“Sejak kapan aku punya kesempatan untuk pergi bersama dengan mereka?”
Harvin mengerling, ekspresi wajahnya berubah sedikit lebih serius setelah mendengar jawaban itu. “Kau terdengar… getir sekali, Mecca.”
“Aku hanya berkata jujur,” sahut Mecca ringan, meski nada suaranya terdengar dingin. Ia mengalihkan pandangannya lagi ke luar jendela, tak ingin terlihat terlalu lama menatap Harvin.
“Sejujurnya,” lanjut Harvin, kali ini dengan nada pelan tapi jelas, “aku cukup penasaran. Kau ini sebenarnya seperti apa hubunganmu dengan Stella?
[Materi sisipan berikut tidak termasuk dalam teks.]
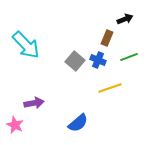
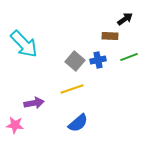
black arrow: rotated 14 degrees counterclockwise
brown rectangle: moved 3 px right, 2 px up; rotated 70 degrees clockwise
cyan arrow: moved 2 px left, 1 px up
blue cross: rotated 35 degrees counterclockwise
yellow line: moved 38 px left, 1 px down
pink star: rotated 18 degrees counterclockwise
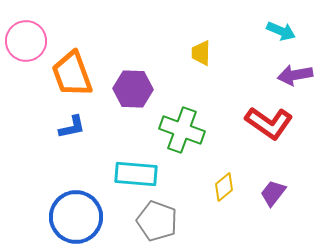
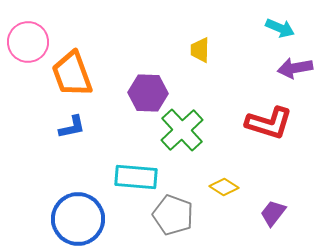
cyan arrow: moved 1 px left, 3 px up
pink circle: moved 2 px right, 1 px down
yellow trapezoid: moved 1 px left, 3 px up
purple arrow: moved 7 px up
purple hexagon: moved 15 px right, 4 px down
red L-shape: rotated 18 degrees counterclockwise
green cross: rotated 27 degrees clockwise
cyan rectangle: moved 3 px down
yellow diamond: rotated 72 degrees clockwise
purple trapezoid: moved 20 px down
blue circle: moved 2 px right, 2 px down
gray pentagon: moved 16 px right, 6 px up
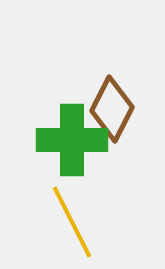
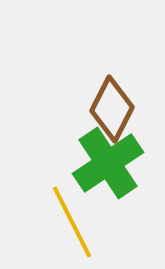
green cross: moved 36 px right, 23 px down; rotated 34 degrees counterclockwise
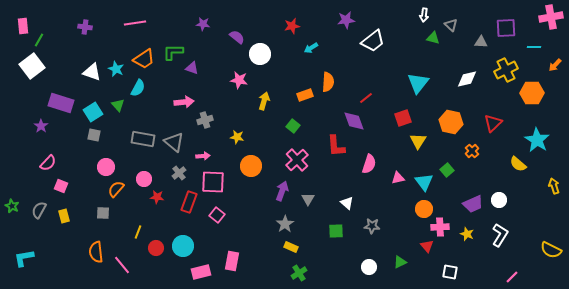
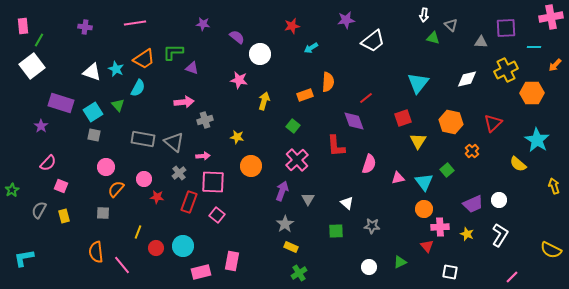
green star at (12, 206): moved 16 px up; rotated 16 degrees clockwise
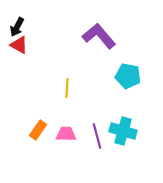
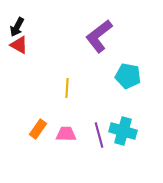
purple L-shape: rotated 88 degrees counterclockwise
orange rectangle: moved 1 px up
purple line: moved 2 px right, 1 px up
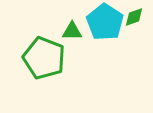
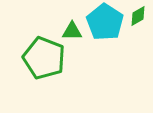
green diamond: moved 4 px right, 1 px up; rotated 10 degrees counterclockwise
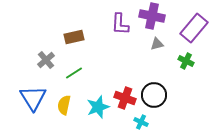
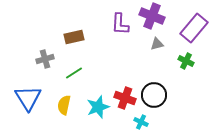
purple cross: rotated 10 degrees clockwise
gray cross: moved 1 px left, 1 px up; rotated 24 degrees clockwise
blue triangle: moved 5 px left
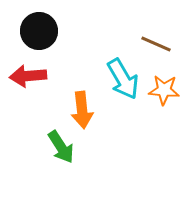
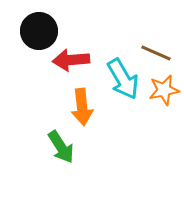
brown line: moved 9 px down
red arrow: moved 43 px right, 16 px up
orange star: rotated 16 degrees counterclockwise
orange arrow: moved 3 px up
Kakak adik biasanya setidaknya punya waktu bersama, kan?”
Mecca menoleh, tatapannya tajam. “Kenapa kau begitu peduli?”
Harvin mengangkat bahu, tetap menatap ke depan. “Karena aku menikahinya. Bukankah itu hal yang wajar, kalau aku ingin tahu lebih banyak tentang keluarga istriku?”
“Aku rasa, ada hal-hal yang tidak perlu kau tahu, Harvin,” jawab Mecca singkat.
Hening sejenak, hanya suara AC mobil yang mengisi udara. Harvin tidak menanggapi dengan cepat, ia justru tampak sedang menimbang sesuatu di dalam pikirannya. Hingga akhirnya, ia kembali bersuara.
“Kalau begitu… aku hanya bisa menebak-nebak. Dan tebakanku, kau dan Stella tidak pernah benar-benar dekat.”
Mecca tidak mengiyakan, tidak juga membantah. Tapi diamnya sudah cukup bagi Harvin untuk menganggap ia benar.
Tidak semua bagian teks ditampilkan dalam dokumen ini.